La piadina vuota? Secondo l’Agenzia delle entrate di Belluno non esiste. A denunciare, increduli, l’avviso ricevuto dal fisco, due proprietari di un food truck di San Celemente, in provincia di Rimini, come riporta il Resto del Carlino. I due, Alessandro Villa e Selvaggia Crema, raccontano di aver iniziato l’attività in Trentino diversi anni fa, venendo però dalla Romagna, spiegando il perché la lettera sia arrivata da Belluno. “Per loro – dicono – non l’abbiamo raccontata giusta e quelle piadine erano farcite”. La richiesta? Il pagamento di una multa da 6500 euro, entro una settimana, cioè il 30 ottobre che però, puntualizzano non pagheranno. “In quest’anno difficile significherebbe chiudere i battenti per qualcosa che ci viene contestato ma che non abbiamo fatto”.

Per i due proprietari della piadineria su ruote, infatti, era normale durante l’attività vendere anche piadine vuote che preparano loro, senza usare nulla di già pronto. “Per loro non è possibile che abbiamo venduto piadine vuote perché antieconomico – spiegano – Per noi invece era un piccolo aiuto in più quando il turista o il cliente ci chiedeva un pacco di piadine prima di andarsene. È ovvio che una vuota costa poco, ma è sempre meglio che niente”. Nel loro racconto al quotidiano bolognese, infatti, i due spiegano di aver impiegato anni e soldi per poter portare avanti la piccola attività, dovendo quindi decidere di lasciare la residenza in Trentino, optando per una più centrale Toscana, per poi fare ritorno al paese d’origine, ma di fatto “girando il Paese nelle grandi fiere di cibo da strada”.

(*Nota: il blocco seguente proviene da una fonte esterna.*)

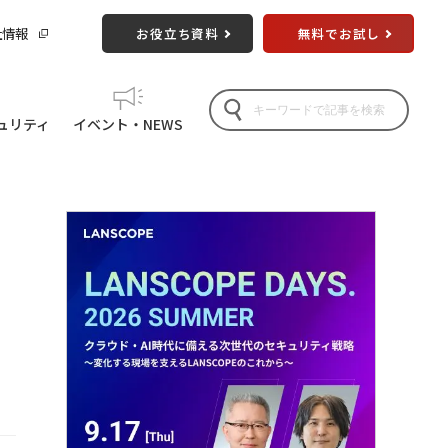
社情報
お役立ち資料
無料でお試し
ュリティ
イベント・NEWS
場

L’Agenzia delle Entrate, però, non contesta solo la farcitura delle piadine, ma anche la quantità di farina utilizzata. “Secondo loro una una piadina deve pesare 80 grammi, non di più – raccontano Alessandro e Selvaggia – Facendo i conti su quanta farina e lievito utilizziamo ci dicono che ne abbiamo prodotte più di quanto dichiariamo. Ma una piadina da 80 grammi il cliente non me la mangia, anzi me la tira addosso. Ne servono almeno 120″. Fiscalmente? “I registri vanno bene – dichiarano i due – In tanti anni mai avuto una sanzione, uno scontrino non emesso e così via”. Tutto questo lo ha deciso l’Agenzia. Non ci hanno contestato i numeri e i registri perché fiscalmente va tutto bene. E non da oggi, in tanti anni mai avuto una sanzione, uno scontrino non emesso e così via”.